• _Data excerpts_
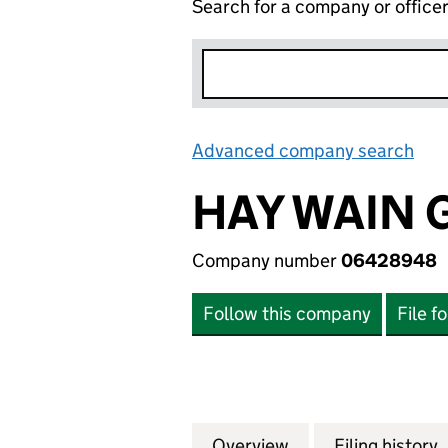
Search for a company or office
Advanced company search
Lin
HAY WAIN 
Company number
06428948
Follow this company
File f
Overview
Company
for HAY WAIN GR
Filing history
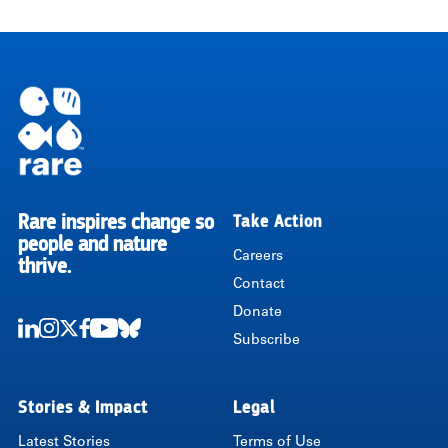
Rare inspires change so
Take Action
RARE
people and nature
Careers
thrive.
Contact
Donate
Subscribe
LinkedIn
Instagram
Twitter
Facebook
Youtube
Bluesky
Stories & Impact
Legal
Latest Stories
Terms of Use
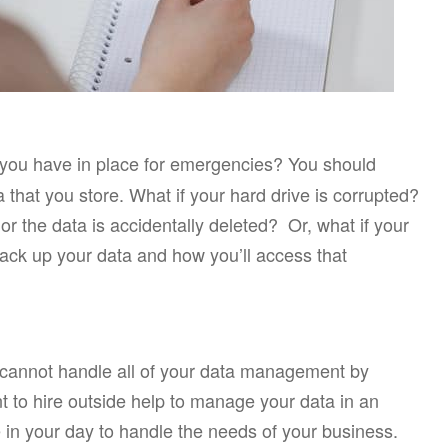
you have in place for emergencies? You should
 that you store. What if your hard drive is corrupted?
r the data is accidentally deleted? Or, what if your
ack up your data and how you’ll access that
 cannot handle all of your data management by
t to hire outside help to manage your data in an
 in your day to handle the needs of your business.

...

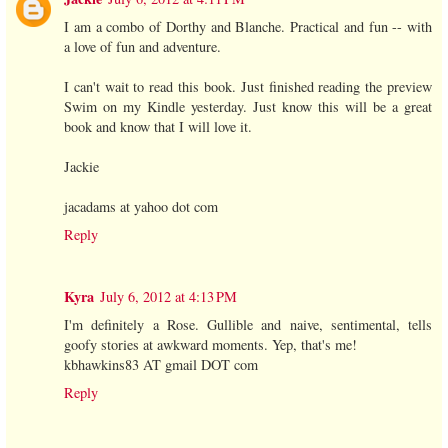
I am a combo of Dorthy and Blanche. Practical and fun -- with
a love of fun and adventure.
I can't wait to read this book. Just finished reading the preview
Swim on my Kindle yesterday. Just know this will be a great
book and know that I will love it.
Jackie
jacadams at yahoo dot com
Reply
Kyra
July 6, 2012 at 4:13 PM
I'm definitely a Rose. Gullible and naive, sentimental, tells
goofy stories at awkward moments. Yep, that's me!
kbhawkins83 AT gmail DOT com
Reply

• _PROBLEM_
A word-for-word reproduction is needed of the lines above from the line containing "Search for a company or office" through the line containing "that you store.", with both ends kept and no pictures.

• _YOUR SOLUTION_
Search for a company or office
Advanced company search
Lin
HAY WAIN 
Company number
06428948
Follow this company
File f
Overview
Company
for HAY WAIN GR
Filing history
Rare inspires change so
Take Action
RARE
people and nature
Careers
thrive.
Contact
Donate
Subscribe
LinkedIn
Instagram
Twitter
Facebook
Youtube
Bluesky
Stories & Impact
Legal
Latest Stories
Terms of Use
you have in place for emergencies? You should
 that you store. What if your hard drive is corrupted?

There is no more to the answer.